Site-Specific Lysine Arylation as an Alternative Bioconjugation Strategy for Chemically Programmed Antibodies and Antibody–Drug Conjugates

• Published in: Bioconjugate chemistry Vol. 30; no. 11; pp. 2889 - 2896
• Main Authors: Hwang, Dobeen, Tsuji, Kohei, Park, HaJeung, Burke, Terrence R, Rader, Christoph
• Format: Journal Article
• Language: English
• Published: WASHINGTON American Chemical Society 20.11.2019; Amer Chemical Soc
• Subjects: Amides; Antibodies; Biochemical Research Methods; Biochemistry & Molecular Biology; Chemistry; Chemistry, Multidisciplinary; Chemistry, Organic; Conjugates; Conjugation; Immunoglobulins; Life Sciences & Biomedicine; Lysine; Organic chemistry; Physical Sciences; Science & Technology; Strategy; β-Lactam antibiotics; CHEMISTRY; INTEGRIN
• ISSN: 1043-1802; 1520-4812
• DOI: 10.1021/acs.bioconjchem.9b00609

By exploiting a uniquely reactive lysine residue (Lys99) for site-specific attachment of small molecules, the humanized catalytic antibody h38C2 has been used as bioconjugation module in the assembly of chemically programmed antibodies and antibody–drug conjugates.
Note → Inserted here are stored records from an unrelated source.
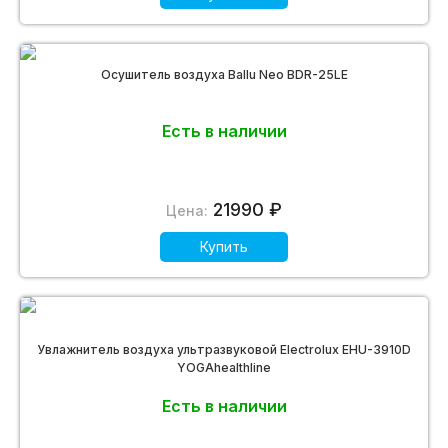
Осушитель воздуха Ballu Neo BDR-25LE
Есть в наличии
21990 ₽
Цена:
Купить
Увлажнитель воздуха ультразвуковой Electrolux EHU-3910D
YOGAhealthline
Есть в наличии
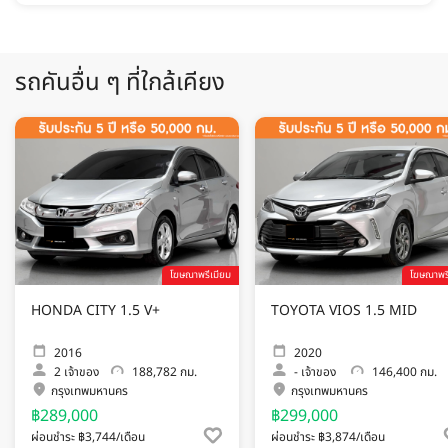
รถคันอื่น ๆ ที่ใกล้เคียง
โฆษณาพรีเมียม
โฆษณาพรี
HONDA CITY 1.5 V+
TOYOTA VIOS 1.5 MID
2016
2020
2
เจ้าของ
188,782 กม.
-
เจ้าของ
146,400 กม.
กรุงเทพมหานคร
กรุงเทพมหานคร
฿289,000
฿299,000
ผ่อนชำระ ฿3,744/เดือน
ผ่อนชำระ ฿3,874/เดือน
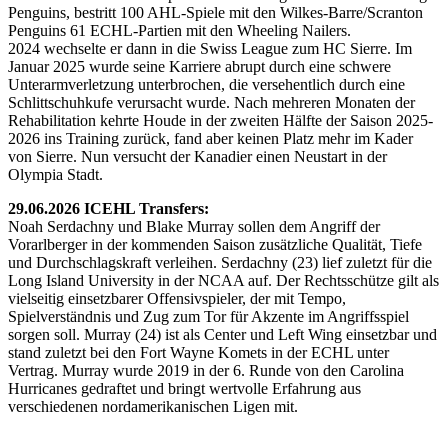
Penguins, bestritt 100 AHL-Spiele mit den Wilkes-Barre/Scranton
Penguins 61 ECHL-Partien mit den Wheeling Nailers.
2024 wechselte er dann in die Swiss League zum HC Sierre. Im
Januar 2025 wurde seine Karriere abrupt durch eine schwere
Unterarmverletzung unterbrochen, die versehentlich durch eine
Schlittschuhkufe verursacht wurde. Nach mehreren Monaten der
Rehabilitation kehrte Houde in der zweiten Hälfte der Saison 2025-
2026 ins Training zurück, fand aber keinen Platz mehr im Kader
von Sierre. Nun versucht der Kanadier einen Neustart in der
Olympia Stadt.
29.06.2026 ICEHL Transfers:
Noah Serdachny und Blake Murray sollen dem Angriff der
Vorarlberger in der kommenden Saison zusätzliche Qualität, Tiefe
und Durchschlagskraft verleihen. Serdachny (23) lief zuletzt für die
Long Island University in der NCAA auf. Der Rechtsschütze gilt als
vielseitig einsetzbarer Offensivspieler, der mit Tempo,
Spielverständnis und Zug zum Tor für Akzente im Angriffsspiel
sorgen soll. Murray (24) ist als Center und Left Wing einsetzbar und
stand zuletzt bei den Fort Wayne Komets in der ECHL unter
Vertrag. Murray wurde 2019 in der 6. Runde von den Carolina
Hurricanes gedraftet und bringt wertvolle Erfahrung aus
verschiedenen nordamerikanischen Ligen mit.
Treatment of h38C2 with β-lactam-functionalized small molecules has been previously shown to result in covalent conjugation by selective formation of a stable amide bond with the ε-amino group of the Lys99 residue. Here we report that heteroaryl methylsulfonyl (MS-PODA)-functionalized small molecules represent an alternative bioconjugation strategy through highly efficient, site-specific, and stable arylation of the Lys99 residue. A set of chemically programmed antibodies and antibody–drug conjugates assembled by Lys99 arylation provided proof-of-concept for the therapeutic utility of this alternative bioconjugation strategy. While being equally effective as β-lactam-functionalized ligands for bioconjugation with catalytic antibody h38C2, the MS-PODA moiety offers distinct synthetic advantages, making it highly attractive.